C’est le syndic Raymond Chabot qui a été mandaté pour piloter ce dossier. Bioénergie, qui traverse « une crise de liquidités », note-t-on, est maintenant sous la Loi sur les arrangements avec les créanciers des compagnies.

Les dettes de l’entreprise s’élèvent à plus de 136 M$ et des dossiers avec des entrepreneurs qui ont participé à la construction de l’usine, comme les Industries Fournier et AXC Construction, sont devant les tribunaux. Les réclamations, dont certaines se superposent, dépassent les 22 millions $. 

L’objectif de la direction était de produire par an 40 millions de litres de biohuile à partir de résidus forestiers. Le plan d’affaires prévoyait que l’établissement puisse dégager des bénéfices avant intérêts, impôts et amortissements annuels d’environ 12 millions $.

Nombreux retards

Or, depuis 2017, selon une source, ce projet accumule les déficits qui s’élèvent aujourd’hui à des millions de dollars en raison notamment de retards dans les travaux de construction et de dépassements de coûts. Par ailleurs, l’entreprise a été « incapable de générer des revenus » au fil des ans.

« Les équipements servant à produire le biocarburant sont défectueux et incapables de satisfaire les critères de performance requis en raison de graves défauts de conception, de fabrication ou d’installation, ou une combinaison de ces défauts », explique-t-on dans les documents publics.

Bioénergie poursuit les fournisseurs de ces équipements, soit Envergent Technologies et UOP, afin qu’ils paient la facture des travaux nécessaires pour corriger l’ensemble des défauts. Pour sa part, Envergent, dont Ensyn est également l’un des coactionnaires, nie toute responsabilité. 

Envergent fait aussi partie de la liste des 24 créanciers.

L’usine, qui est « substantiellement achevée », est maintenant arrêtée depuis mars 2020 et il ne reste que quatre employés sur 30. Les coactionnaires ne s’entendent pas sur un plan d’investissement pour la relance. Des représentants d’Ensyn ont notamment voté pour la cession des biens.

Investissements de plus de 125 M$

Jusqu’à présent, ce projet d’usine a nécessité des investissements de plus de 125 M$. Cet argent provient entre autres de prêts d’Investissement Québec (IQ) et de Technologies du Développement Durable Canada, de subventions, de crédits d’impôt de Québec et d’avances des actionnaires.
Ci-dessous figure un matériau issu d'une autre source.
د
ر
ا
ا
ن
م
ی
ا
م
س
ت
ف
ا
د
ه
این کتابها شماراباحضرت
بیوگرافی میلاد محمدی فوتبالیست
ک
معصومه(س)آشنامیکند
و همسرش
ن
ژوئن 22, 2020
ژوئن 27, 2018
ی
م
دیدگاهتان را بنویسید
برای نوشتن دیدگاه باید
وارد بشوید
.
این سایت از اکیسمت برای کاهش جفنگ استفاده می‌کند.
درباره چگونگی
Dans les documents de la cour, on mentionne que Bioénergie doit au ministère des Finances du Québec 20,87 M$ reçus à titre de crédits d’impôt à l’investissement. L’entreprise doit également 22,97 M$ à IQ et 27 M$ à Technologies du Développement Durable Canada.

Le gouvernement attentif

Pour poursuivre ses activités, Bioénergie a besoin de dénicher un nouveau financement. Biogaz a accepté de verser 1,5 M$, sous certaines conditions, pour supporter les besoins du groupe pour les six prochains mois.

Entre-temps, la direction espère régler ses problèmes d’équipements, trouver un nouvel investisseur, négocier avec le locateur du terrain (Arbec) et signer un contrat avec un partenaire pour la vente du biocarburant. 
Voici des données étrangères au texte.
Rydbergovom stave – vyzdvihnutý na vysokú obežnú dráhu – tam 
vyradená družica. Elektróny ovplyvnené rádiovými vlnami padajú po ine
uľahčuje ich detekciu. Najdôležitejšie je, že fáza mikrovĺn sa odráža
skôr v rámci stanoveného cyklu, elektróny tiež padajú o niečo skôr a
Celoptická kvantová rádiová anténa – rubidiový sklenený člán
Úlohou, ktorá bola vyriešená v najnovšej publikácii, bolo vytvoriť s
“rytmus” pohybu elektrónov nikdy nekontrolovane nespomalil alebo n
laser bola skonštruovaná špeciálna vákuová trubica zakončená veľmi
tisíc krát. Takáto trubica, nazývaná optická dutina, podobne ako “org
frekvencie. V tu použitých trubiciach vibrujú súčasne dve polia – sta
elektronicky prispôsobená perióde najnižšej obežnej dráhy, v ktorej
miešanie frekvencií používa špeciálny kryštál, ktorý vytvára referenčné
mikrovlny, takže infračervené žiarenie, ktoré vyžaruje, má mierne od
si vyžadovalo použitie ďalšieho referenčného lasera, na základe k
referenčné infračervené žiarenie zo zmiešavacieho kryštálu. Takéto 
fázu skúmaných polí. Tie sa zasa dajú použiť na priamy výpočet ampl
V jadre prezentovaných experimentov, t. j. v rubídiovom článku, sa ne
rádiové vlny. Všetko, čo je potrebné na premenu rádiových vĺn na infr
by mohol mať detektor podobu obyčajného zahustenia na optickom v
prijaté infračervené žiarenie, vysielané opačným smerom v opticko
Il n’a pas été possible de parler, hier, avec un responsable chez Bioénergie. Le syndic n’a également pas retourné les demandes d’entrevue du Journal.
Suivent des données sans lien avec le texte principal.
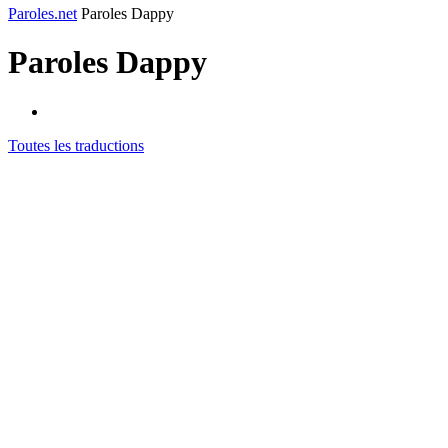
Paroles.net
Paroles Dappy
Paroles
Dappy
Toutes les traductions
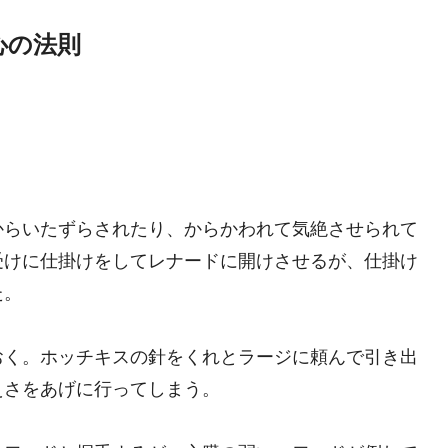
心の法則
からいたずらされたり、からかわれて気絶させられて
受けに仕掛けをしてレナードに開けさせるが、仕掛け
た。
おく。ホッチキスの針をくれとラージに頼んで引き出
えさをあげに行ってしまう。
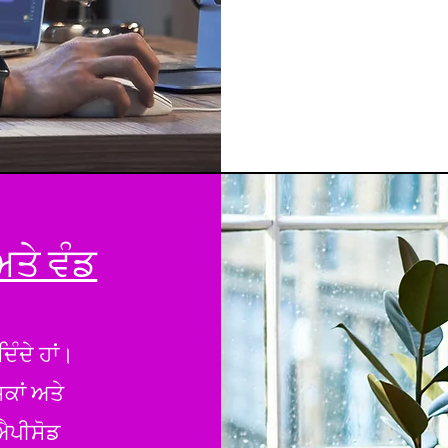
ਤੇ ਵੰਡ
ਦਿੰਦੇ ਹਾਂ।
਼ਕਾਂ ਅਤੇ
ਐਪੀਸੋਡ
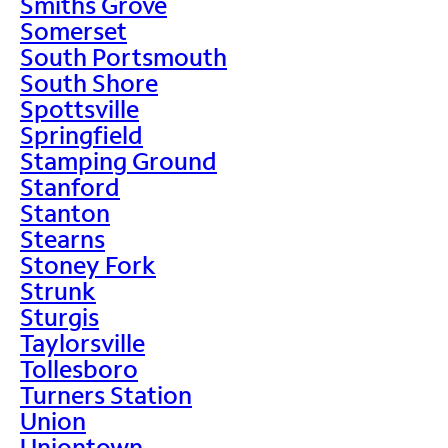
Smiths Grove
Somerset
South Portsmouth
South Shore
Spottsville
Springfield
Stamping Ground
Stanford
Stanton
Stearns
Stoney Fork
Strunk
Sturgis
Taylorsville
Tollesboro
Turners Station
Union
Uniontown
Du côté du gouvernement Legault, on dit suivre « l’évolution de la situation de près » et être ouvert à analyser une demande pour un projet de relance.

« Le projet de Bioénergie AE Côte-Nord présente un potentiel intéressant que nous voulons supporter au ministère de l’Économie et de l’Innovation, mais des joueurs financiers et stratégiques doivent contribuer au projet pour qu’il soit en mesure de relancer ses activités », a répondu Mathieu St-Amand, attaché de presse du ministre de l’Économie, Pierre Fitzgibbon.